6.3 Association between Turnover rates and Education levels

wp_ER_detail<-filter(wp_ER,rate >0)

ggplot(wp_ER_detail, aes(fill= educationLevel, y=rate, x=Turn_Level)) + 
  geom_bar(position="fill", stat="identity") +
  scale_fill_brewer(palette = "Paired", name = "Education") +
  labs(y="Turnover Rate",x="Turnonver Level", title = "Turnover vs.Education Level") +
  scale_y_continuous(labels = scales::percent) +
  theme_minimal() + theme(axis.title.y= element_text(angle=0))

6.4 Staff age distribution by Turnover Level

The company which with high turnover rate, mainly hired more young people (age < 40).
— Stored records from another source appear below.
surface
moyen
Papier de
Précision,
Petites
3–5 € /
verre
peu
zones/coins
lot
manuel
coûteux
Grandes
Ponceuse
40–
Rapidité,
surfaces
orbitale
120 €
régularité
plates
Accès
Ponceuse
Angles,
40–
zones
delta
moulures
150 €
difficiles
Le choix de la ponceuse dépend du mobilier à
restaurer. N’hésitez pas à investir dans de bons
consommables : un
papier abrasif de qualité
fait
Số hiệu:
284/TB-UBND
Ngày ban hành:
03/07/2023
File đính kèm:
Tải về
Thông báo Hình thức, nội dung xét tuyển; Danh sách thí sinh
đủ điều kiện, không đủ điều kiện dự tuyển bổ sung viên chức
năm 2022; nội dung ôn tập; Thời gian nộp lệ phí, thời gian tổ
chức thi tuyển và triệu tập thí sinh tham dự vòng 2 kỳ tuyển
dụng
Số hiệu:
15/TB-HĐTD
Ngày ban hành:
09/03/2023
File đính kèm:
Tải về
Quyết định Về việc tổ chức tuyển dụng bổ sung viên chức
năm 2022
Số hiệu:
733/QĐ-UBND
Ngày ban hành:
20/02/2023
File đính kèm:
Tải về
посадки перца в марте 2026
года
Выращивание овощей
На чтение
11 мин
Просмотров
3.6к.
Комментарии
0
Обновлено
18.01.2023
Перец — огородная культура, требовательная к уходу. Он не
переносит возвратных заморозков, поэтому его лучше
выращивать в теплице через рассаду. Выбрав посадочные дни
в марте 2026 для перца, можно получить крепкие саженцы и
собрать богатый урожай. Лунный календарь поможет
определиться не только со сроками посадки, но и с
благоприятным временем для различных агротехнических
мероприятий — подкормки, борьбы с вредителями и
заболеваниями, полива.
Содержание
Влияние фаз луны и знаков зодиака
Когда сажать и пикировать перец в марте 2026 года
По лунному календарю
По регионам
And the median of high turnover rate is less than 35.

ggplot(data=wp_ER_detail,
       aes(y = age, x= Turn_Level)) +
  ggtitle("Employment of different turnover level by Age Attribute",
          subtitle = "Companies with high turnover rates tend to hire younger employees") +
  geom_violin(fill="skyblue",alpha=0.6) +
  geom_boxplot(notch=TRUE, alpha=0.4) +
  xlab("Education Level") +
  ylab("Age") +
  stat_summary(geom = "point",fun="mean",colour ="black",size=2.7) + 
  theme(panel.background= element_blank(), axis.line= element_line(color= 'grey')) +
  geom_hline(aes(yintercept=mean(age)),color="red",linetype="dashed",size = 1) +
  geom_text(aes(x=3.4, label="Average", y=42), colour="red",text=element_text(size=2.5))
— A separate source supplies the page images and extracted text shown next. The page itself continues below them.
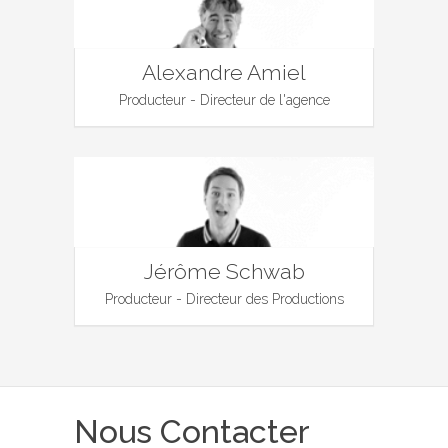
Alexandre Amiel
Producteur - Directeur de l'agence
Jérôme Schwab
Producteur - Directeur des Productions
Nous Contacter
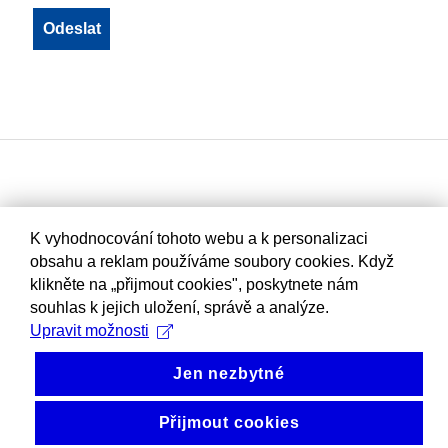
K vyhodnocování tohoto webu a k personalizaci
obsahu a reklam používáme soubory cookies. Když
klikněte na „přijmout cookies", poskytnete nám
souhlas k jejich uložení, správě a analýze.
Upravit možnosti
Jen nezbytné
Přijmout cookies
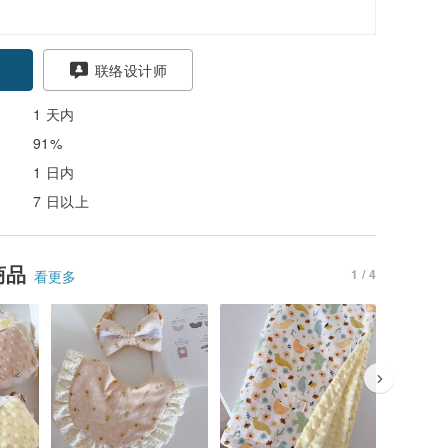
联络设计师
1 天内
91%
1 日内
7 日以上
商品
1 / 4
看更多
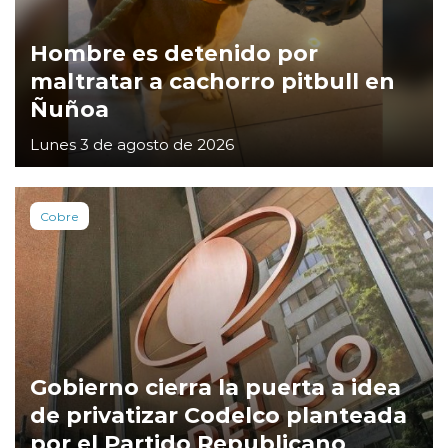
Hombre es detenido por
maltratar a cachorro pitbull en
Ñuñoa
Lunes 3 de agosto de 2026
Cobre
Gobierno cierra la puerta a idea
de privatizar Codelco planteada
por el Partido Republicano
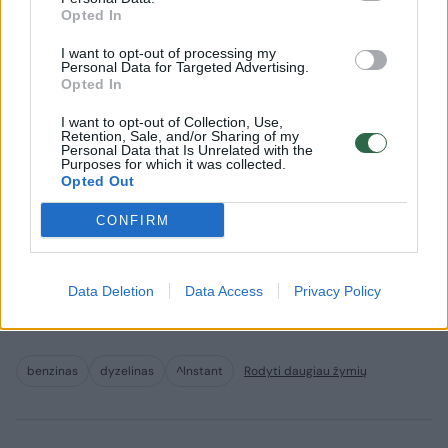
Opted In
Senoviniai automobiliai
Atvejai, 
brangsta kaip ant mielių: itin
pirkimo 
I want to opt-out of processing my
slaptame aukcione
aiškintis
Personal Data for Targeted Advertising.
Opted In
parduotas „300 SLR
su kuo t
Uhlenhaut Coupe“
I want to opt-out of Collection, Use,
Retention, Sale, and/or Sharing of my
Personal Data that Is Unrelated with the
Purposes for which it was collected.
Opted Out
CONFIRM
Suskystintų dujų automobiliams kainos –
atitinkamai 0,862 euro, 0,815 euro ir 0,930
Data Deletion
Data Access
Privacy Policy
euro už litrą.
benzinas
dyzelinas
^Instant
Rodyti daugiau žymių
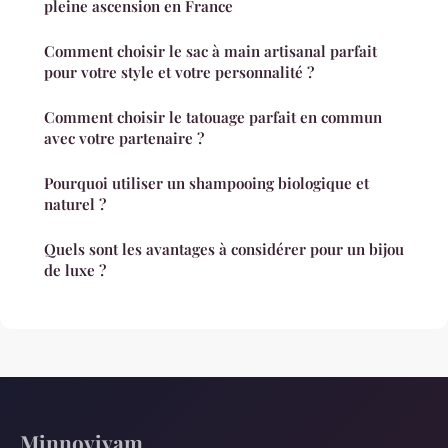
pleine ascension en France
Comment choisir le sac à main artisanal parfait
pour votre style et votre personnalité ?
Comment choisir le tatouage parfait en commun
avec votre partenaire ?
Pourquoi utiliser un shampooing biologique et
naturel ?
Quels sont les avantages à considérer pour un bijou
de luxe ?
Minnoviyam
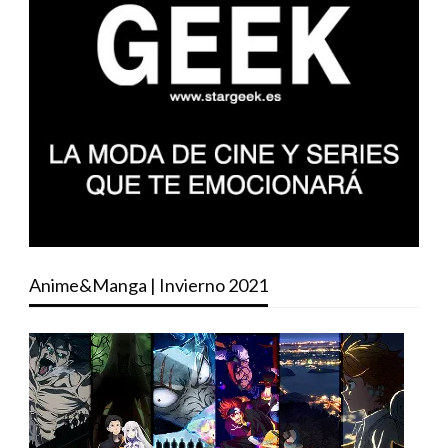
Anime&Manga | Invierno 2021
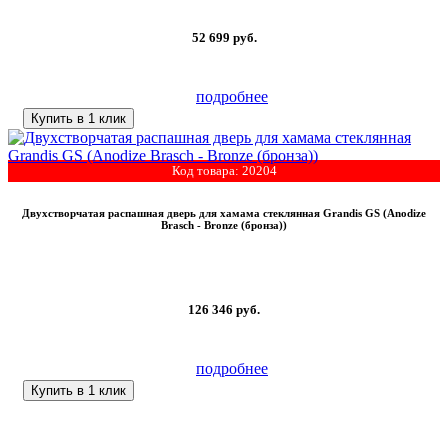
52 699
руб.
подробнее
Купить в 1 клик
Код товара: 20204
Двухстворчатая распашная дверь для хамама стеклянная Grandis GS (Anodize
Brasch - Bronze (бронза))
126 346
руб.
подробнее
Купить в 1 клик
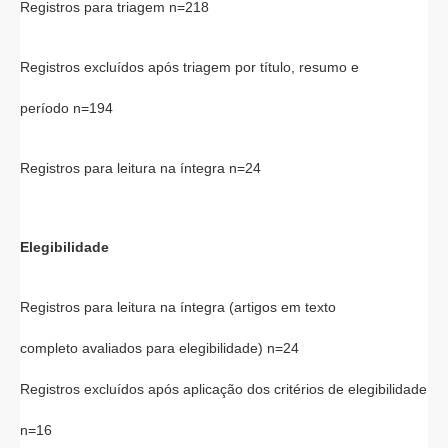
Registros para triagem n=218
Registros excluídos após triagem por título, resumo e
período n=194
Registros para leitura na íntegra n=24
Elegibilidade
Registros para leitura na íntegra (artigos em texto
completo avaliados para elegibilidade) n=24
Registros excluídos após aplicação dos critérios de elegibilidade
n=16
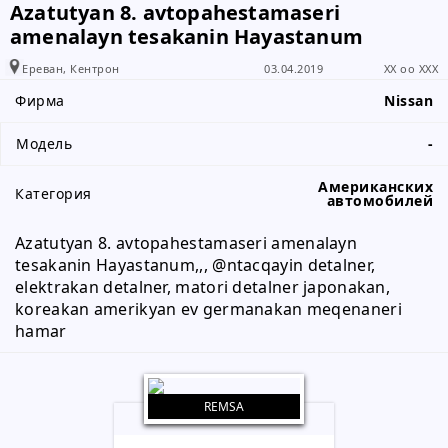
Azatutyan 8. avtopahestamaseri
amenalayn tesakanin Hayastanum
Пожалуйста, сообщите абоненту,
что вы получили информацию от
Ереван, Кентрон
03.04.2019
XX oo XXX
www.RALLY.am
Фирма
Nissan
Модель
-
Американских
Категория
автомобилей
Azatutyan 8. avtopahestamaseri amenalayn 
tesakanin Hayastanum,,, @ntacqayin detalner, 
elektrakan detalner, matori detalner japonakan, 
koreakan amerikyan ev germanakan meqenaneri 
hamar
REMSA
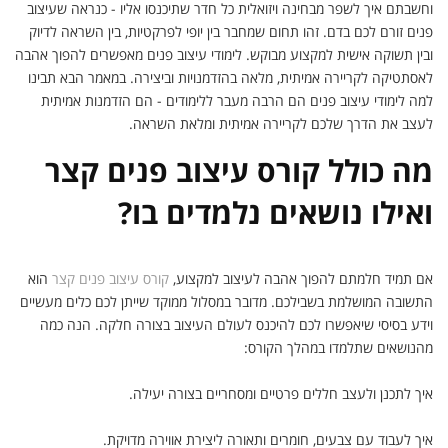
וחשבתם איך לשפר מבחינה ויזואלית כל חדר שתיכנסו אליו - כנראה שעיצוב
פנים זורם לכם בדם. זהו תחום שמחבר בין יופי לפרקטיות, בין השראה לדיוק
ובין תשוקה אישית למקצוע מבוקש. לימודי עיצוב פנים מאפשרים להפוך אהבה
לאסתטיקה לקריירה אמיתית, מלאה בהזדמנויות וביצירה. במאמר הבא תבינו
למה לימודי עיצוב פנים הם הרבה מעבר ללימודים - הם הזדמנות אמיתית
לעצב את הדרך שלכם לקריירה אמיתית ומלאת השראה.
מה כולל קורס עיצוב פנים קצר
ואילו נושאים נלמדים בו?
אם תמיד חלמתם להפוך אהבה לעיצוב למקצוע,
קורס עיצוב פנים קצר
הוא
התשובה המושלמת בשבילכם. מדובר במסלול ממוקד שייתן לכם כלים מעשיים
וידע בסיסי שיאפשרו לכם להיכנס לעולם העיצוב בצורה חלקה. הנה כמה
מהנושאים שתלמדו במהלך הקורס:
איך לתכנן ולעצב חללים פרטיים ומסחריים בצורה יעילה.
איך לעבוד עם צבעים, חומרים ותאורה ליצירת אווירה מדויקת.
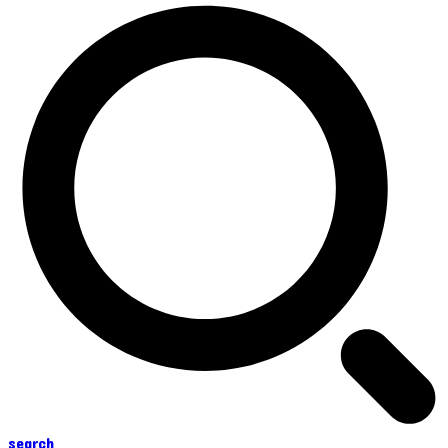
search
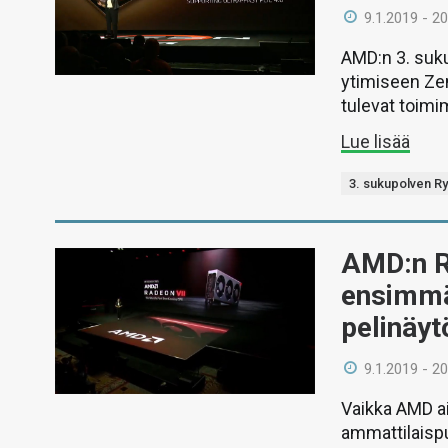
9.1.2019 - 20
AMD:n 3. suk
ytimiseen Zen
tulevat toim
Lue lisää
3. sukupolven R
AMD:n R
ensimmä
pelinäyt
9.1.2019 - 20
Vaikka AMD a
ammattilaispu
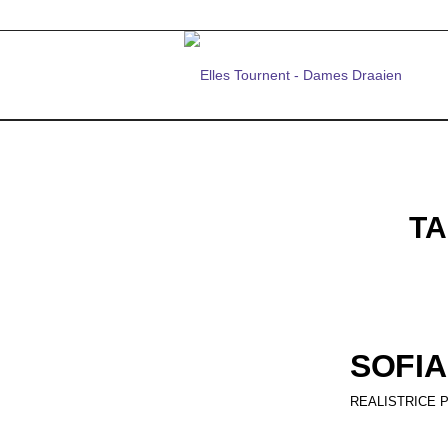
TA
SOFIA
REALISTRICE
6.5 Status of Working on weekend by different turnover level

colnames(jobs)[which(names(jobs) == "employerId")] <- "CompanyID"
turn_weekend<- merge(x=jobs,y=wp_ER_detail, by = "CompanyID" )

turn_weekend$Sat<-0
turn_weekend$Sun<-0
turn_weekend$iden_we<-0
turn_weekend$weekend_status<- 0
turn_weekend$wd<-0

turn_weekend$Sat[which(str_detect(turn_weekend$daysToWork,"Saturday"))]<-1
turn_weekend$Sun[which(str_detect(turn_weekend$daysToWork,"Sunday"))]<-1
turn_weekend$we_num <-turn_weekend$Sat + turn_weekend$Sun

turn_weekend$wd<-lengths(c(strsplit(turn_weekend$daysToWork,",")))
turn_weekend$iden_we<-"test"
turn_weekend$iden_we[which(turn_weekend$we_num ==2)]<-"Work 2 Days"
turn_weekend$iden_we[which(turn_weekend$we_num ==1)]<-"Work 1 Day"
turn_weekend$iden_we[which(turn_weekend$we_num == 0)]<-"Not Work"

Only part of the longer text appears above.